The Ordinance provided for employment of indentured Indians by the task and by the day. Except for Sundays and holidays, a field worker was obliged to work for 7 hours a day, while a factory worker's work day lasted for 10 hours. Despite these new specifications, many sugar plantation owners kept their workers on the job for even longer hours but were not prosecuted for breaching the law.
The minimum wage was 24 cents per day for able bodied men, and less than 16 cents for other workers who were not "able bodied". This latter group included boys and women.
The payment for task work was supposed to be equivalent to that paid for day-work, but this did not generally occur. As such, some workers from time to time expressed their dissatisfaction to the plantation managers and to the Immigration agents.
The Ordinance also directed that if the task of a worker was not properly performed he could be punished by being fined or jailed. The punishment was a fine of 5 dollars or 14 days imprisonment on the first conviction; this penalty was doubled for a second conviction. Absence from work was punished with a fine of 10 dollars or one month in jail. Persons who were ill were excused.

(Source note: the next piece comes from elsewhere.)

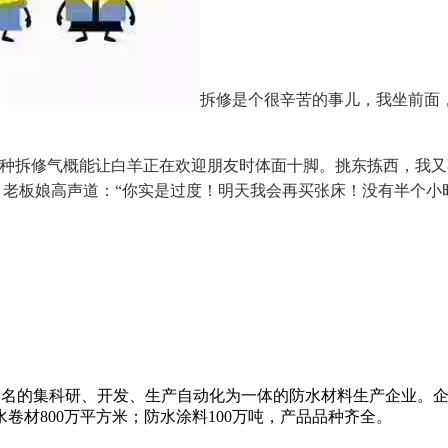
拆修是个很辛苦的事儿，我坐前面，
拆修气概能让白羊正在欢迎朋友时体面十脚。挑东拣西，我又不
，老板娘高声道：“你实是过度！明天我会再买张床！没有半个小
司是国内知名的集科研、开发、生产自动化为一体的防水材料生产企业
卷材800万平方米；防水涂料100万吨，产品品种齐全。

Other offences included drunkenness, wilful deceit in the performance of work, and using insulting words or gestures to employers or anyone in authority. Serious offences included encouraging other indentured workers to refuse to work, and damaging employers' property. Punishment for these more serious acts was a fine of 24 dollars or two months imprisonment.
The indentured labourer was also restricted to the plantation. It was also illegal for him to work for anyone else. Actually, he could not leave the plantation unless he obtained permission from the owner. He was entitled to a pass for one day and night if he worked for two consecutive weeks. If he was absent without leave for more than seven days from the plantation, he was declared a deserter and a warrant was issued for his arrest.
There was an important exception to this rule. A pass was not required by worker if he was leaving the plantation to make a complaint to a magistrate or the office of the Immigration Agent General. However, in doing so, he could not leave in the company of more than four other indentured persons. But this requirement was not always enforced and on many occasions larger groups left the plantations to lodge complaints about their treatment at the office of the Immigration Agent General in Georgetown.
Based on the regulations of the 1891 Ordinance, the Immigration Agent General had to investigate the complaints of indentured workers and make rulings without any lengthy delays.
The Ordinance of 1891 also instructed the employers to provide suitable housing for the workers and could be fined if they did not comply. However, no plantation owner was ever convicted even though their workers were housed in insanitary and dilapidated living quarters which also offered them no privacy.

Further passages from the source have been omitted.